RECORDED INFORMATION:
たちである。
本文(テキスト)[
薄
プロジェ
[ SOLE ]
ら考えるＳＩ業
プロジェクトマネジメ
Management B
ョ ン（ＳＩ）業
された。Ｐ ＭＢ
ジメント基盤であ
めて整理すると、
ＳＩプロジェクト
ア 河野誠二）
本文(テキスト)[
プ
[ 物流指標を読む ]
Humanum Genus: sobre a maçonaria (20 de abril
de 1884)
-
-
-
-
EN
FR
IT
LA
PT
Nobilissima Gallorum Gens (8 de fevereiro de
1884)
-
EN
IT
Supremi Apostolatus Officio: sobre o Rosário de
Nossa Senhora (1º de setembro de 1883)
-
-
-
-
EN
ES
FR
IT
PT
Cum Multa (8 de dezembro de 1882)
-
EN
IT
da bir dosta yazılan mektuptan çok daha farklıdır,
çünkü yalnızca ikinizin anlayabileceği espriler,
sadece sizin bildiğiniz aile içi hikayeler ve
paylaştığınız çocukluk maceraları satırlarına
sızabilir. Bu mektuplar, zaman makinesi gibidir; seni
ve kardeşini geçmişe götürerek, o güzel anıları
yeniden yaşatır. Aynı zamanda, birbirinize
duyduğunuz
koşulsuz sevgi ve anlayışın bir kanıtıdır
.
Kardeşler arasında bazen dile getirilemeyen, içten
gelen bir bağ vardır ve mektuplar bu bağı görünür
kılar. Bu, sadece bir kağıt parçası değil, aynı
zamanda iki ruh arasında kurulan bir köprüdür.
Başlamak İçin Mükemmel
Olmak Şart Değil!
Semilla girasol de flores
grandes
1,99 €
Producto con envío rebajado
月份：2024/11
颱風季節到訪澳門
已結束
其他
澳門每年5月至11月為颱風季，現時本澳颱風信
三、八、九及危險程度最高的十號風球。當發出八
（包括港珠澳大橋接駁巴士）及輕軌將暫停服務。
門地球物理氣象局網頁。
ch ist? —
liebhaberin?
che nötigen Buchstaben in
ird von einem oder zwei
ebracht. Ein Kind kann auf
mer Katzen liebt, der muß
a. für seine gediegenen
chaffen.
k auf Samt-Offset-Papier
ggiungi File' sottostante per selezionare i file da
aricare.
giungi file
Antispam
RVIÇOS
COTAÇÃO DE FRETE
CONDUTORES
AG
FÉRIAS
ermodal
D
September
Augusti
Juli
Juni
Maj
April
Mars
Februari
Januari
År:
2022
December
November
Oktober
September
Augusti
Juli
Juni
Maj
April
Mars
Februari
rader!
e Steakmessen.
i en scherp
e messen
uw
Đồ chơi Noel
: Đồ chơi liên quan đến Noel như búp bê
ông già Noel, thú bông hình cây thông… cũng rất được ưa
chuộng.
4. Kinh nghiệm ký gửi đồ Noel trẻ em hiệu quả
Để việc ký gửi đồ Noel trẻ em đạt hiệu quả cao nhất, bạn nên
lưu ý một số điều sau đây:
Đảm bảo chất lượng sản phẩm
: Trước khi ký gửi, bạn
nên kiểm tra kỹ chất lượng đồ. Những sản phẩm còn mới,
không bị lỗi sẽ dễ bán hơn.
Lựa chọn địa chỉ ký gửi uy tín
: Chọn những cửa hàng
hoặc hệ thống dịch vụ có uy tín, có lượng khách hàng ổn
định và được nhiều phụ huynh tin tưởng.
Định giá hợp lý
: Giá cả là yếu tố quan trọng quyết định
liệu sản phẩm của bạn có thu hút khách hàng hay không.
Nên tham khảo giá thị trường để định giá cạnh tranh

WORK TO COMPLETE: A word-for-word restatement of all the records is required.

TASK RESULT:
たちである。
本文(テキスト)[
薄
プロジェ
[ SOLE ]
ら考えるＳＩ業
プロジェクトマネジメ
Management B
ョ ン（ＳＩ）業
された。Ｐ ＭＢ
ジメント基盤であ
めて整理すると、
ＳＩプロジェクト
ア 河野誠二）
本文(テキスト)[
プ
[ 物流指標を読む ]
Humanum Genus: sobre a maçonaria (20 de abril
de 1884)
-
-
-
-
EN
FR
IT
LA
PT
Nobilissima Gallorum Gens (8 de fevereiro de
1884)
-
EN
IT
Supremi Apostolatus Officio: sobre o Rosário de
Nossa Senhora (1º de setembro de 1883)
-
-
-
-
EN
ES
FR
IT
PT
Cum Multa (8 de dezembro de 1882)
-
EN
IT
da bir dosta yazılan mektuptan çok daha farklıdır,
çünkü yalnızca ikinizin anlayabileceği espriler,
sadece sizin bildiğiniz aile içi hikayeler ve
paylaştığınız çocukluk maceraları satırlarına
sızabilir. Bu mektuplar, zaman makinesi gibidir; seni
ve kardeşini geçmişe götürerek, o güzel anıları
yeniden yaşatır. Aynı zamanda, birbirinize
duyduğunuz
koşulsuz sevgi ve anlayışın bir kanıtıdır
.
Kardeşler arasında bazen dile getirilemeyen, içten
gelen bir bağ vardır ve mektuplar bu bağı görünür
kılar. Bu, sadece bir kağıt parçası değil, aynı
zamanda iki ruh arasında kurulan bir köprüdür.
Başlamak İçin Mükemmel
Olmak Şart Değil!
Semilla girasol de flores
grandes
1,99 €
Producto con envío rebajado
月份：2024/11
颱風季節到訪澳門
已結束
其他
澳門每年5月至11月為颱風季，現時本澳颱風信
三、八、九及危險程度最高的十號風球。當發出八
（包括港珠澳大橋接駁巴士）及輕軌將暫停服務。
門地球物理氣象局網頁。
ch ist? —
liebhaberin?
che nötigen Buchstaben in
ird von einem oder zwei
ebracht. Ein Kind kann auf
mer Katzen liebt, der muß
a. für seine gediegenen
chaffen.
k auf Samt-Offset-Papier
ggiungi File' sottostante per selezionare i file da
aricare.
giungi file
Antispam
RVIÇOS
COTAÇÃO DE FRETE
CONDUTORES
AG
FÉRIAS
ermodal
D
September
Augusti
Juli
Juni
Maj
April
Mars
Februari
Januari
År:
2022
December
November
Oktober
September
Augusti
Juli
Juni
Maj
April
Mars
Februari
rader!
e Steakmessen.
i en scherp
e messen
uw
Đồ chơi Noel
: Đồ chơi liên quan đến Noel như búp bê
ông già Noel, thú bông hình cây thông… cũng rất được ưa
chuộng.
4. Kinh nghiệm ký gửi đồ Noel trẻ em hiệu quả
Để việc ký gửi đồ Noel trẻ em đạt hiệu quả cao nhất, bạn nên
lưu ý một số điều sau đây:
Đảm bảo chất lượng sản phẩm
: Trước khi ký gửi, bạn
nên kiểm tra kỹ chất lượng đồ. Những sản phẩm còn mới,
không bị lỗi sẽ dễ bán hơn.
Lựa chọn địa chỉ ký gửi uy tín
: Chọn những cửa hàng
hoặc hệ thống dịch vụ có uy tín, có lượng khách hàng ổn
định và được nhiều phụ huynh tin tưởng.
Định giá hợp lý
: Giá cả là yếu tố quan trọng quyết định
liệu sản phẩm của bạn có thu hút khách hàng hay không.
Nên tham khảo giá thị trường để định giá cạnh tranh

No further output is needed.